| > there is no need to put a network in the middle to do the linker's job. Absolutely. More people need to understand the binding hierarchy: - "early binding": function A calls function B. A specific implementation is selected at compile+link time. - "late binding": function A calls function B. The available implementations are linked in at build time, but the specific implementation is selected at runtime. From this point on, code can select implementations that did not even exist at the time function A was written: - early binding + dynamic linking: a specific function name is selected at compile+link time, and the runtime linker picks an implementation in a fairly deterministic manner - late binding + dynamic linking: an implementation is selected at runtime in an extremely flexible way, but still within the same process - (D)COM/CORBA: an implementation of an object is found .. somewhere. This may be in a different thread, process, or system. The system provides transparent marshalling. - microservices: a function call involves marshalling an HTTP request to a piece of software potentially written by a different team and hosted in a datacenter somewhere on a different software lifecycle. At each stage, your ability to predict and control what happens at the time of making a function call goes down. Beyond in-process functions, your ability to get proper backtraces and breakpoint code is impaired. |
You see this under various guises in the web world - "event-driven", "microservices", "dependency injection", "module pattern". It's a very easy thing to see the appeal of, and seems to check a lot of "good architecture" boxes. There are a lot of upsides too - scaling, encapsulation, testability, modular updates.

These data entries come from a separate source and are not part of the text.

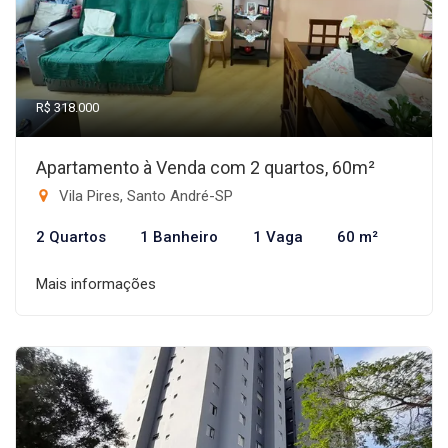
R$ 318.000
Apartamento à Venda com 2 quartos, 60m²
Vila Pires, Santo André-SP
2 Quartos
1 Banheiro
1 Vaga
60 m²
Mais informações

Unfortunately, it also incurs a very high and non-obvious cost - that it's much more difficult to properly trace events through the system. Reasoning through any of these decoupled patterns frequently takes specialized constructs - additional debugging views, logging, or special instances with known state.
It is for this reason that I argue that lower-hierarchy bindings should be viewed with skepticism - if you _cannot_ manage to solve a problem with tight coupling, then resort to a looser coupling. Introduce a loose coupling when there is measurable downside to maintaining a tighter coupling. Even then, choose the next step down the heirarchy (i.e. a new file, class, or module rather than a new service or pubsub system).
Here, as everywhere, it is a tradeoff about how understandable versus flexible you build a system. I think it is very easy to lean towards flexibility to the detriment of progress.